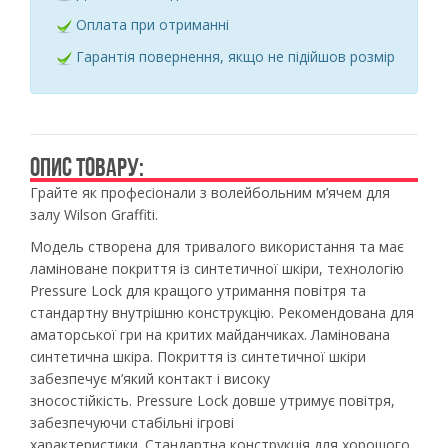
Оплата при отриманні
Гарантія повернення, якщо не підійшов розмір
ОПИС ТОВАРУ:
Грайте як професіонали з волейбольним м’ячем для
залу Wilson Graffiti.
Модель створена для тривалого використання та має
ламіноване покриття із синтетичної шкіри, технологію
Pressure Lock для кращого утримання повітря та
стандартну внутрішню конструкцію. Рекомендована для
аматорської гри на критих майданчиках.
Ламінована
синтетична шкіра.
Покриття із синтетичної шкіри
забезпечує м’який контакт і високу
зносостійкість.
Pressure Lock
довше утримує повітря,
забезпечуючи стабільні ігрові
характеристики.
Стандартна конструкція для хорошого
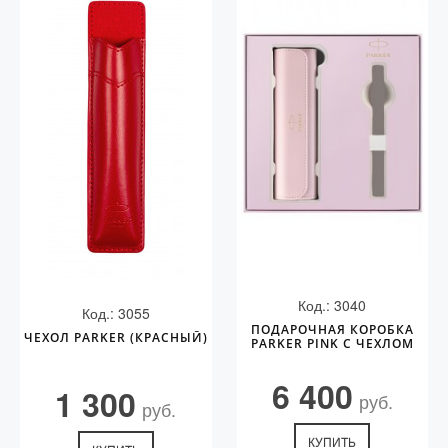
Код.: 3040
Код.: 3055
ПОДАРОЧНАЯ КОРОБКА
ЧЕХОЛ PARKER (КРАСНЫЙ)
PARKER PINK С ЧЕХЛОМ
6 400
1 300
руб.
руб.
КУПИТЬ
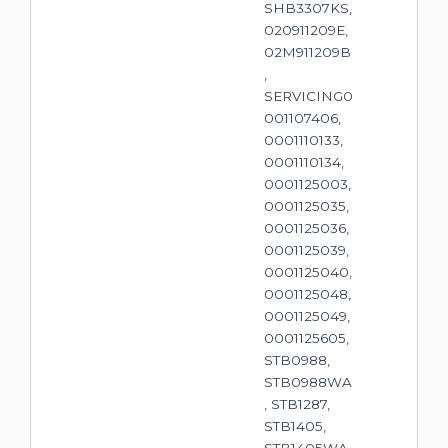
SHB3307KS,
020911209E,
02M911209B
,
SERVICING0
001107406,
0001110133,
0001110134,
0001125003,
0001125035,
0001125036,
0001125039,
0001125040,
0001125048,
0001125049,
0001125605,
STB0988,
STB0988WA
, STB1287,
STB1405,
STB1405WA,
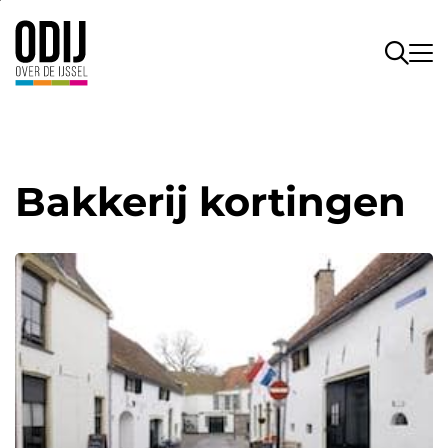
Bakkerij kortingen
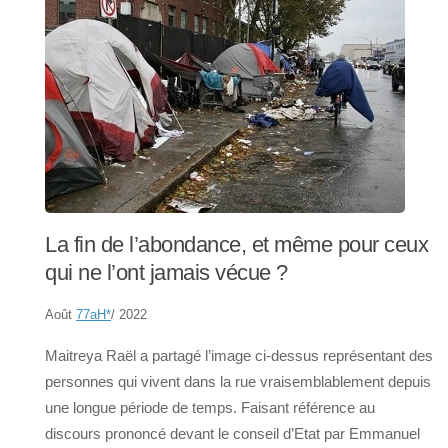
La fin de l’abondance, et même pour ceux
qui ne l’ont jamais vécue ?
Août
77aH
*
/ 2022
Maitreya Raël a partagé l’image ci-dessus représentant des
personnes qui vivent dans la rue vraisemblablement depuis
une longue période de temps. Faisant référence au
discours prononcé devant le conseil d’Etat par Emmanuel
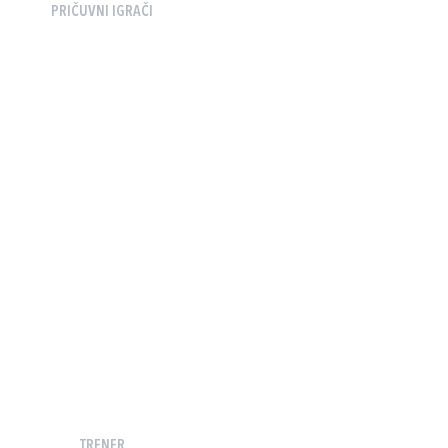
PRIČUVNI IGRAČI
TRENER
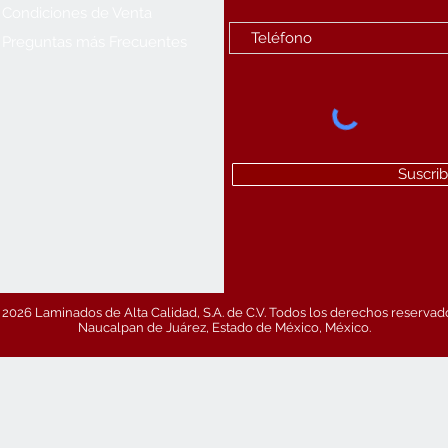
Condiciones de Venta
Preguntas más Frecuentes
Suscrib
2026 Laminados de Alta Calidad, S.A. de C.V. Todos los derechos reservad
Naucalpan de Juárez, Estado de México, México.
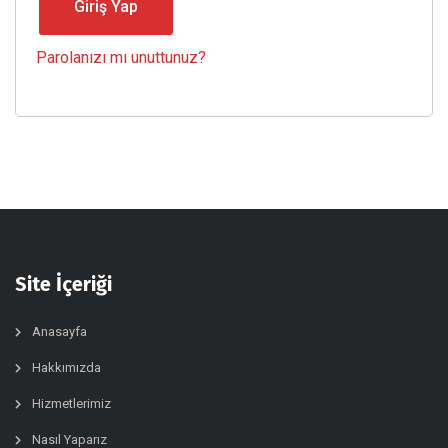
Giriş Yap
Parolanızı mı unuttunuz?
Site İçeriği
Anasayfa
Hakkımızda
Hizmetlerimiz
Nasıl Yaparız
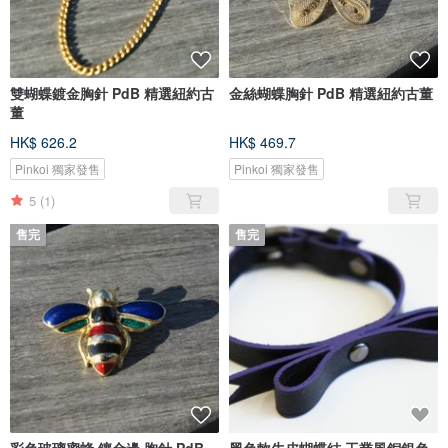
雙蝴蝶鍍金胸針 PdB 精選紐約古
金絲蝴蝶胸針 PdB 精選紐約古董
董
HK$ 626.2
HK$ 469.7
Pinkoi 獨家發售
Pinkoi 獨家發售
5
(1)
售完
售完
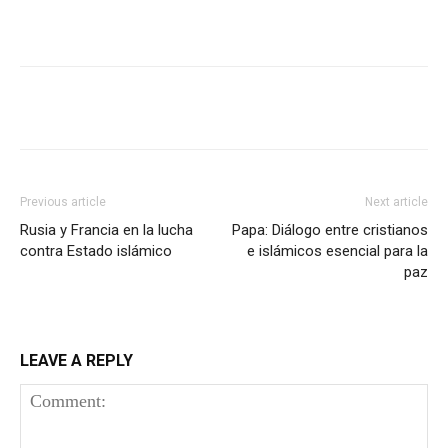
Previous article
Next article
Rusia y Francia en la lucha
Papa: Diálogo entre cristianos
contra Estado islámico
e islámicos esencial para la
paz
LEAVE A REPLY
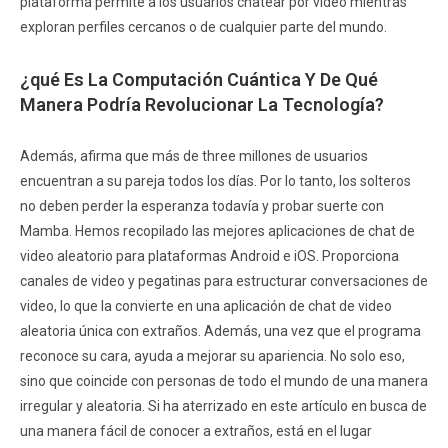
plataforma permite a los usuarios chatear por video mientras
exploran perfiles cercanos o de cualquier parte del mundo.
¿qué Es La Computación Cuántica Y De Qué
Manera Podría Revolucionar La Tecnología?
Además, afirma que más de three millones de usuarios
encuentran a su pareja todos los días. Por lo tanto, los solteros
no deben perder la esperanza todavía y probar suerte con
Mamba. Hemos recopilado las mejores aplicaciones de chat de
video aleatorio para plataformas Android e iOS. Proporciona
canales de video y pegatinas para estructurar conversaciones de
video, lo que la convierte en una aplicación de chat de video
aleatoria única con extraños. Además, una vez que el programa
reconoce su cara, ayuda a mejorar su apariencia. No solo eso,
sino que coincide con personas de todo el mundo de una manera
irregular y aleatoria. Si ha aterrizado en este artículo en busca de
una manera fácil de conocer a extraños, está en el lugar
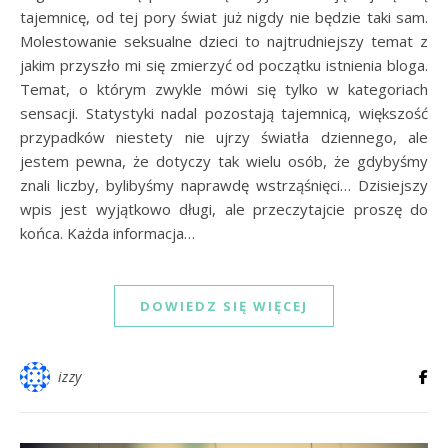
tajemnicę, od tej pory świat już nigdy nie będzie taki sam.
Molestowanie seksualne dzieci to najtrudniejszy temat z
jakim przyszło mi się zmierzyć od początku istnienia bloga.
Temat, o którym zwykle mówi się tylko w kategoriach
sensacji. Statystyki nadal pozostają tajemnicą, większość
przypadków niestety nie ujrzy światła dziennego, ale
jestem pewna, że dotyczy tak wielu osób, że gdybyśmy
znali liczby, bylibyśmy naprawdę wstrząśnięci… Dzisiejszy
wpis jest wyjątkowo długi, ale przeczytajcie proszę do
końca. Każda informacja…
DOWIEDZ SIĘ WIĘCEJ
izzy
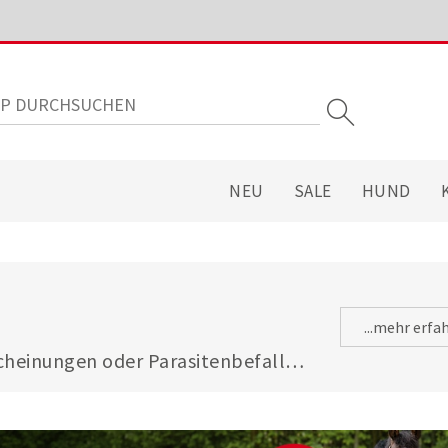
NEU
SALE
HUND
...mehr erfa
heinungen oder Parasitenbefall - 
gsfuttermitteln ist Ihre Katze 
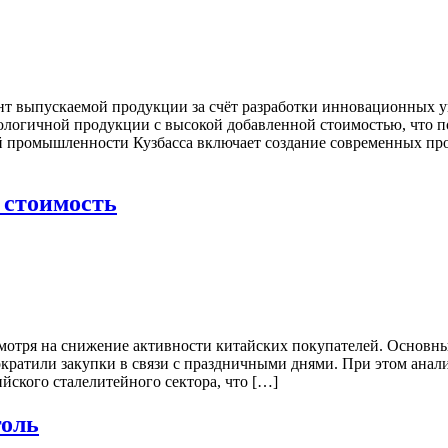
нт выпускаемой продукции за счёт разработки инновационных у
ологичной продукции с высокой добавленной стоимостью, что п
ной промышленности Кузбасса включает создание современных пр
 стоимость
смотря на снижение активности китайских покупателей. Основ
ократили закупки в связи с праздничными днями. При этом анал
ского сталелитейного сектора, что […]
голь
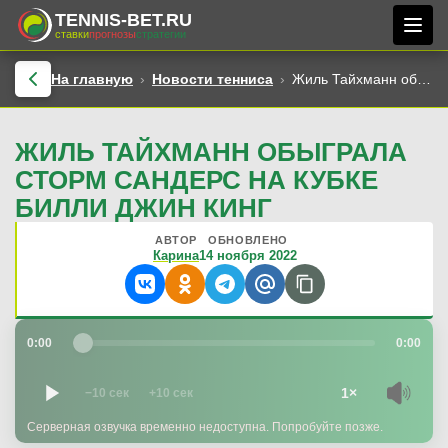
TENNIS-BET.RU
ставки
прогнозы
стратегии
На главную
Новости тенниса
Жиль Тайхманн обыграла Сторм Сандерс на Кубке Билли Джин Кинг
ЖИЛЬ ТАЙХМАНН ОБЫГРАЛА
СТОРМ САНДЕРС НА КУБКЕ
БИЛЛИ ДЖИН КИНГ
АВТОР
ОБНОВЛЕНО
Карина
14 ноября 2022
0:00
0:00
1×
−10 сек
+10 сек
Серверная озвучка временно недоступна. Попробуйте позже.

◆ ◆ ◆ ◆ ◆ ◆ ◆

◆ **EXERCISE DETAILS**
Could you reproduce exactly the lines of the entries above, from the one with "Модель створена для" through the one with "Стандартна конструкція для хорошого", and nothing else?

◆ **ANSWER TO THE EXERCISE**
Модель створена для тривалого використання та має
ламіноване покриття із синтетичної шкіри, технологію
Pressure Lock для кращого утримання повітря та
стандартну внутрішню конструкцію. Рекомендована для
аматорської гри на критих майданчиках.
Ламінована
синтетична шкіра.
Покриття із синтетичної шкіри
забезпечує м’який контакт і високу
зносостійкість.
Pressure Lock
довше утримує повітря,
забезпечуючи стабільні ігрові
характеристики.
Стандартна конструкція для хорошого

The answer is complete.